**ASSIGNMENT:**
Give the number of lines in the data below containing the word "likely", with no other text.

**RECORDS FOR THIS EXERCISE:**

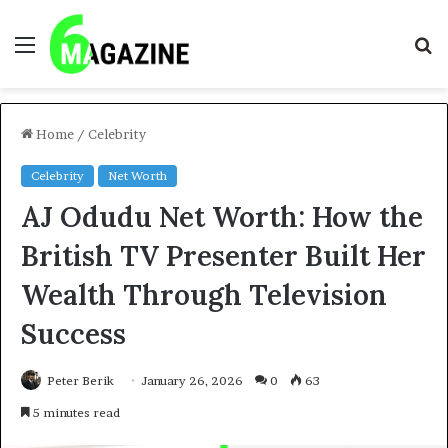
Menu
S
fo
Home
/
Celebrity
Celebrity
Net Worth
AJ Odudu Net Worth: How the
British TV Presenter Built Her
Wealth Through Television
Success
Peter Berik
January 26, 2026
0
63
5 minutes read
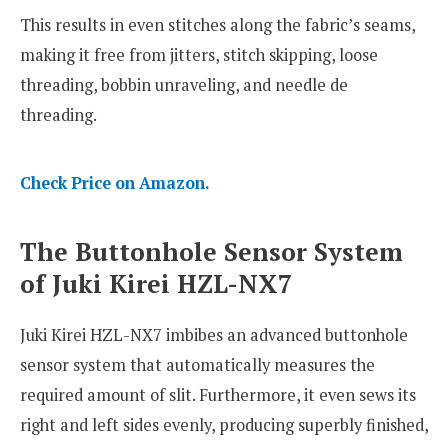
This results in even stitches along the fabric’s seams,
making it free from jitters, stitch skipping, loose
threading, bobbin unraveling, and needle de
threading.
Check Price on Amazon.
The Buttonhole Sensor System
of Juki Kirei HZL-NX7
Juki Kirei HZL-NX7 imbibes an advanced buttonhole
sensor system that automatically measures the
required amount of slit. Furthermore, it even sews its
right and left sides evenly, producing superbly finished,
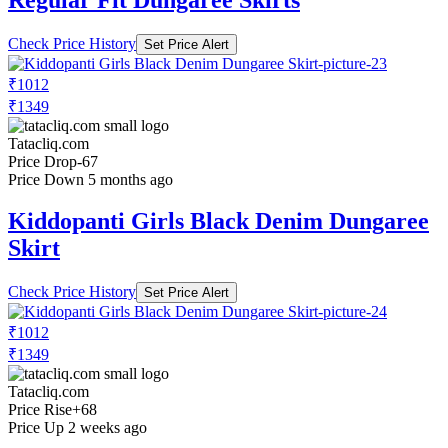
Check Price History
Set Price Alert
₹1012
₹1349
Tatacliq.com
Price Drop
-67
Price Down 5 months ago
Kiddopanti Girls Black Denim Dungaree
Skirt
Check Price History
Set Price Alert
₹1012
₹1349
Tatacliq.com
Price Rise
+68
Price Up 2 weeks ago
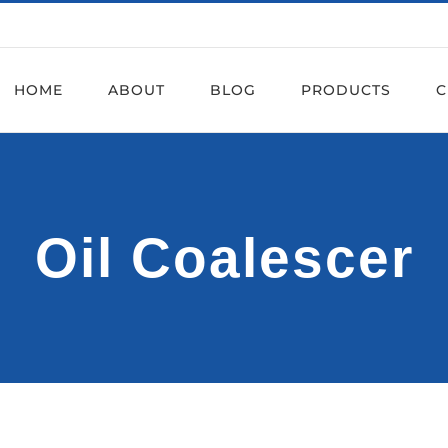
HOME
ABOUT
BLOG
PRODUCTS
C
Oil Coalescer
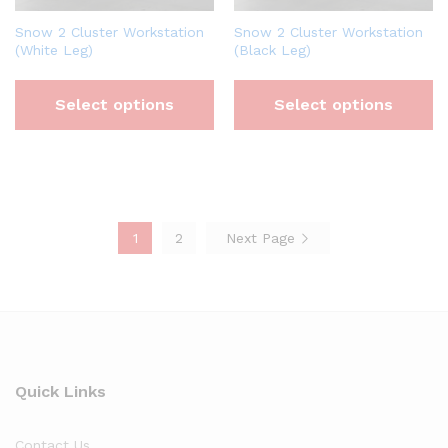
Snow 2 Cluster Workstation
Snow 2 Cluster Workstation
(White Leg)
(Black Leg)
Select options
Select options
1
2
Next Page
Quick Links
Contact Us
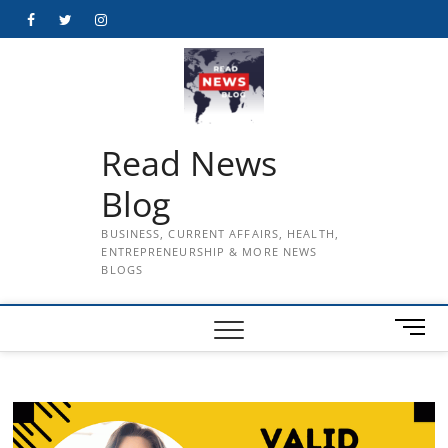
Skip
Facebook
Twitter
Instagram
to
content
Read News
Blog
BUSINESS, CURRENT AFFAIRS, HEALTH,
ENTREPRENEURSHIP & MORE NEWS
BLOGS
M
e
n
u
B
u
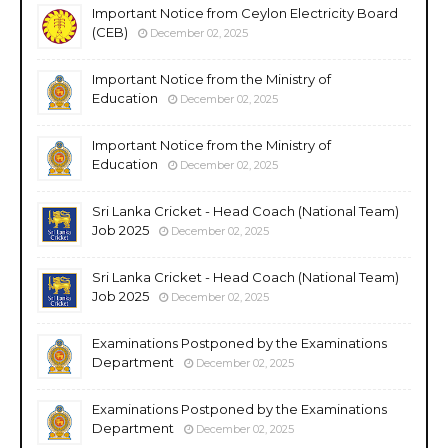
Important Notice from Ceylon Electricity Board
(CEB)
December 02, 2025
Important Notice from the Ministry of
Education
December 02, 2025
Important Notice from the Ministry of
Education
December 02, 2025
Sri Lanka Cricket - Head Coach (National Team)
Job 2025
December 02, 2025
Sri Lanka Cricket - Head Coach (National Team)
Job 2025
December 02, 2025
Examinations Postponed by the Examinations
Department
December 02, 2025
Examinations Postponed by the Examinations
Department
December 02, 2025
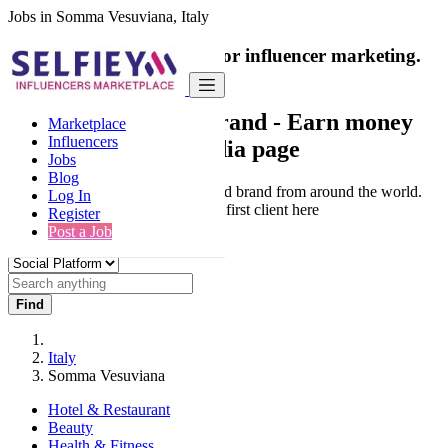
Jobs in Somma Vesuviana, Italy
India's only marketplace for influencer marketing.
100% Paid Job
Collaborate with a brand
- Earn money
Marketplace
Influencers
from your social media page
Jobs
Blog
Connect & Collaborate with trusted brand from around the world.
Log In
Thousands of influencers get their first client here
Register
Post a Job
Find
Italy
Somma Vesuviana
Hotel & Restaurant
Beauty
Health & Fitness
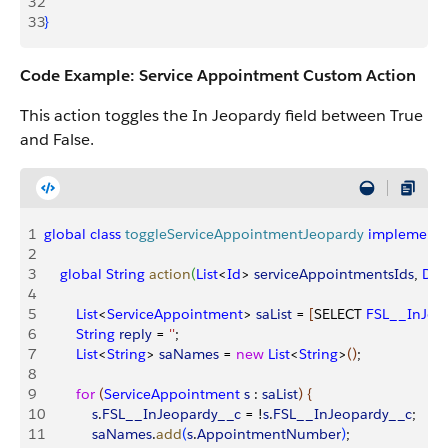
32
33
}
Code Example: Service Appointment Custom Action
This action toggles the In Jeopardy field between True
and False.
1
global
 class
 toggleServiceAppointmentJeopardy
 implements
2
3
    global
 String
 action
(
List
<
Id
>
serviceAppointmentsIds
, 
Dat
4
5
        List
<
ServiceAppointment
>
saList
 = 
[
SELECT 
FSL__InJeo
6
        String
 reply
 = 
''
;
7
        List
<
String
>
saNames
 = 
new
 List
<
String
>
(
)
;
8
9
        for
(
ServiceAppointment
 s
 : 
saList
)
{
10
            s
.
FSL__InJeopardy__c
 = !
s
.
FSL__InJeopardy__c
;
11
            saNames
.
add
(
s
.
AppointmentNumber
)
;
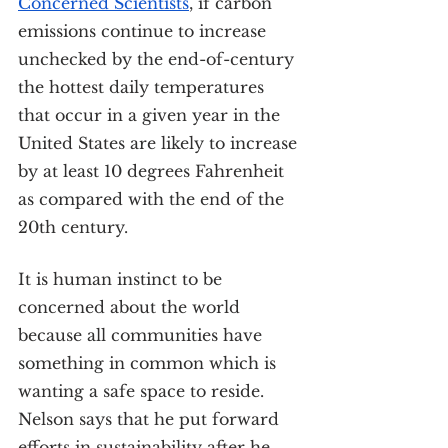
Concerned Scientists
, if carbon 
emissions continue to increase 
unchecked by the end-of-century 
the hottest daily temperatures 
that occur in a given year in the 
United States are likely to increase 
by at least 10 degrees Fahrenheit 
as compared with the end of the 
20th century.
It is human instinct to be 
concerned about the world 
because all communities have 
something in common which is 
wanting a safe space to reside.
Nelson says that he put forward 
efforts in sustainability after he 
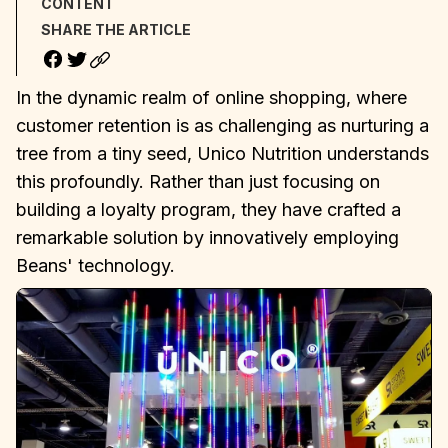
CONTENT
SHARE THE ARTICLE
In the dynamic realm of online shopping, where
customer retention is as challenging as nurturing a
tree from a tiny seed, Unico Nutrition understands
this profoundly. Rather than just focusing on
building a loyalty program, they have crafted a
remarkable solution by innovatively employing
Beans' technology.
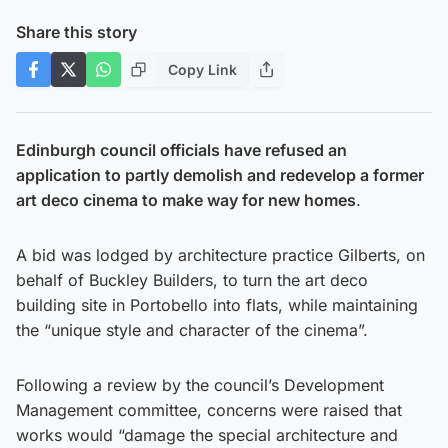
Share this story
Copy Link
Edinburgh council officials have refused an
application to partly demolish and redevelop a former
art deco cinema to make way for new homes
.
A bid was lodged by architecture practice Gilberts, on
behalf of Buckley Builders, to turn the art deco
building site in Portobello into flats, while maintaining
the “unique style and character of the cinema”.
Following a review by the council’s Development
Management committee, concerns were raised that
works would “damage the special architecture and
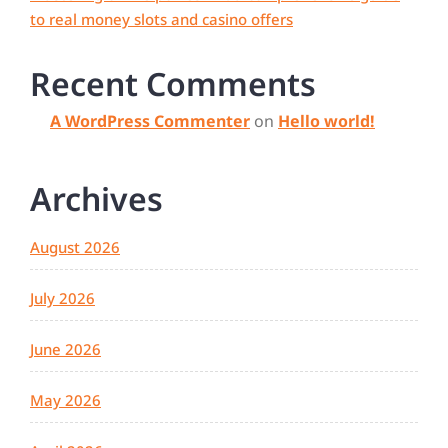
to real money slots and casino offers
Recent Comments
A WordPress Commenter
on
Hello world!
Archives
August 2026
July 2026
June 2026
May 2026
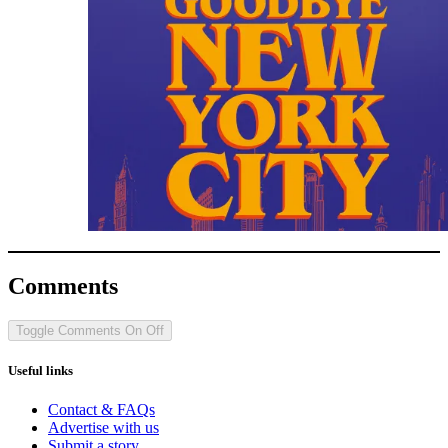
Comments
Toggle Comments
On
Off
Useful links
Contact & FAQs
Advertise with us
Submit a story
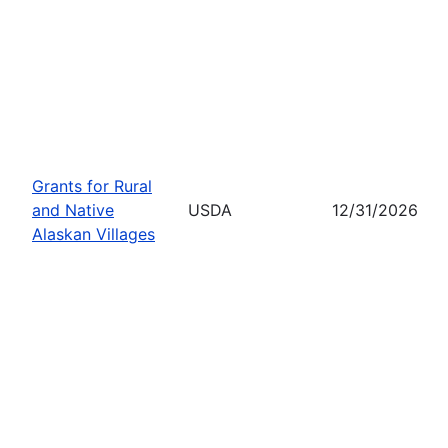
Grants for Rural
and Native
USDA
12/31/2026
Alaskan Villages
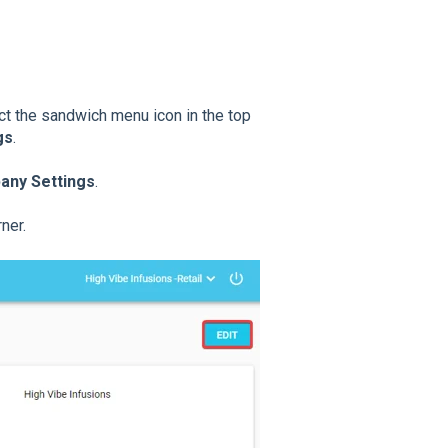
ect the sandwich menu icon in the top
gs
.
ny Settings
.
ner.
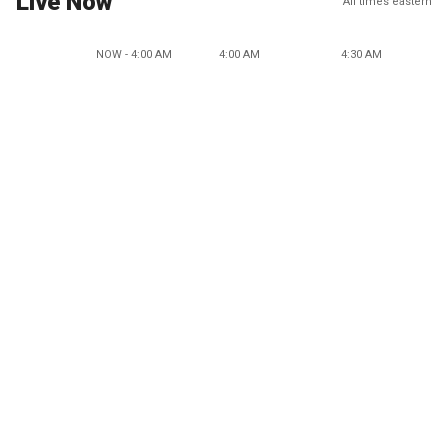
Live Now
All times eastern
NOW - 4:00 AM
4:00 AM
4:30 AM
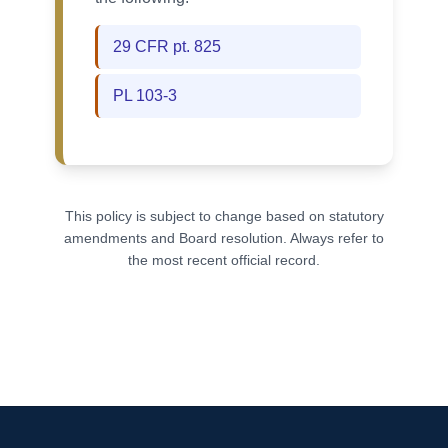
29 CFR pt. 825
PL 103-3
This policy is subject to change based on statutory
amendments and Board resolution. Always refer to
the most recent official record.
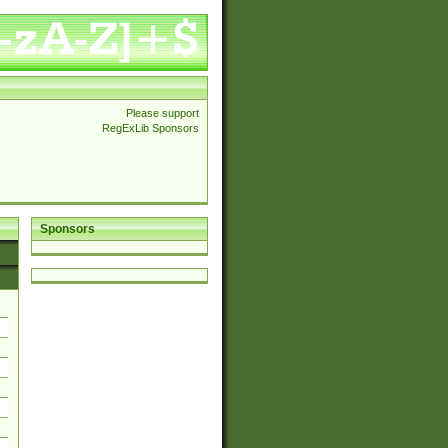
Please support
RegExLib Sponsors
Sponsors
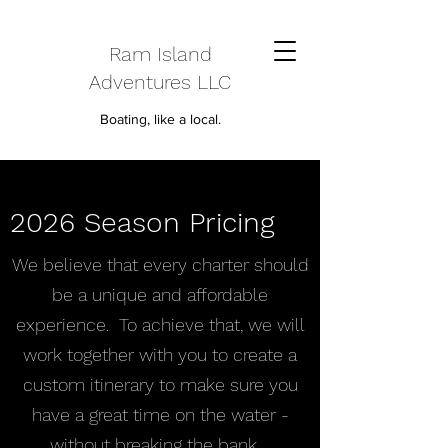
Ram Island
Adventures LLC
Boating, like a local.
2026 Season Pricing
We believe that every charter should
be a unique and affordable
experience. To achieve that, we will
work together with you to create a
custom itinerary to make sure you
have a great time on the water -
without breaking the bank.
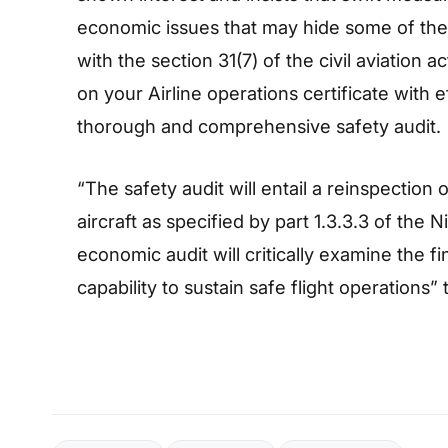
economic issues that may hide some of thes
with the section 31(7) of the civil aviation
on your Airline operations certificate with e
thorough and comprehensive safety audit.
“The safety audit will entail a reinspectio
aircraft as specified by part 1.3.3.3 of the N
economic audit will critically examine the fi
capability to sustain safe flight operations”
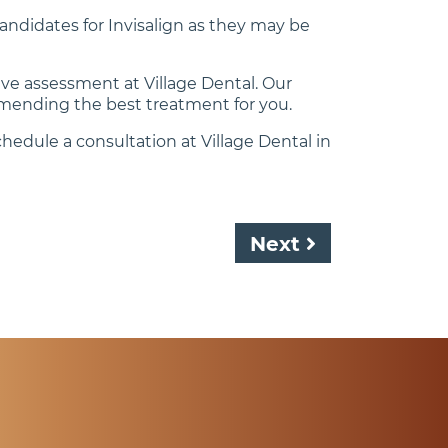
candidates for Invisalign as they may be
ive assessment at Village Dental. Our
mending the best treatment for you.
hedule a consultation at Village Dental in
Next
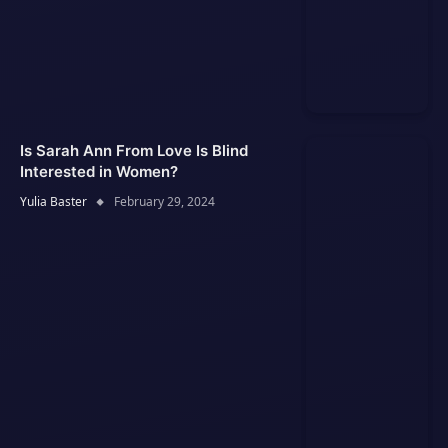
Is Sarah Ann From Love Is Blind
Interested in Women?
Yulia Baster
February 29, 2024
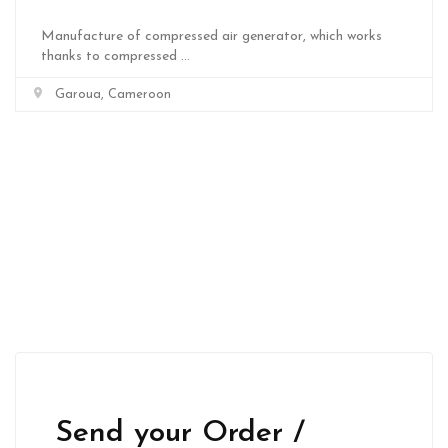
Manufacture of compressed air generator, which works
thanks to compressed ...
Garoua, Cameroon
Send your Order /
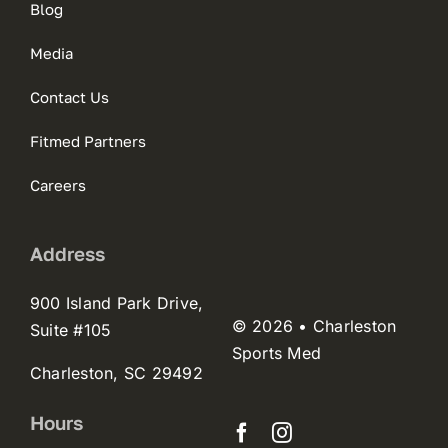
Blog
Media
Contact Us
Fitmed Partners
Careers
Address
900 Island Park Drive,
© 2026 • Charleston
Suite #105
Sports Med
Charleston, SC 29492
Hours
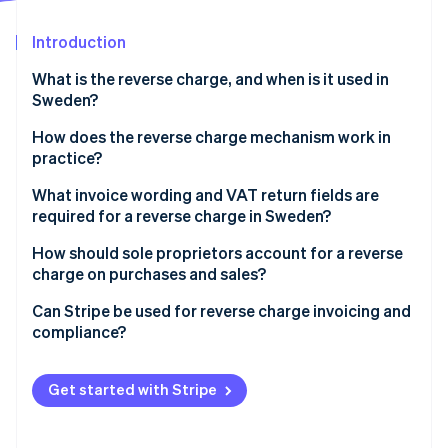
Partners
Stripe App Marketplace
Introduction
What is the reverse charge, and when is it used in
Stripe Sessions 2026
Sweden?
See how Stripe is building the economic infrastructure 
Watch now
Cross-border sales
How does the reverse charge mechanism work in
practice?
Construction services
The seller issues an invoice with no VAT
What invoice wording and VAT return fields are
High-risk goods and materials
required for a reverse charge in Sweden?
The buyer calculates and reports the VAT
If you’re the seller
How should sole proprietors account for a reverse
Example
charge on purchases and sales?
If you’re the buyer
Can Stripe be used for reverse charge invoicing and
compliance?
Cross-border B2B sales
Get started with Stripe
Domestic Swedish reverse charge scenarios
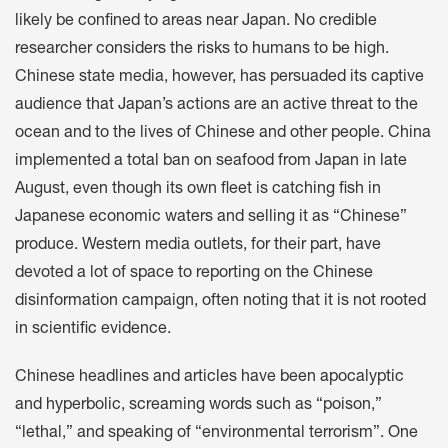
likely be confined to areas near Japan. No credible
researcher considers the risks to humans to be high.
Chinese state media, however, has persuaded its captive
audience that Japan’s actions are an active threat to the
ocean and to the lives of Chinese and other people. China
implemented a total ban on seafood from Japan in late
August, even though its own fleet is catching fish in
Japanese economic waters and selling it as “Chinese”
produce. Western media outlets, for their part, have
devoted a lot of space to reporting on the Chinese
disinformation campaign, often noting that it is not rooted
in scientific evidence.
Chinese headlines and articles have been apocalyptic
and hyperbolic, screaming words such as “poison,”
“lethal,” and speaking of “environmental terrorism”. One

**TASK RESULT:**
2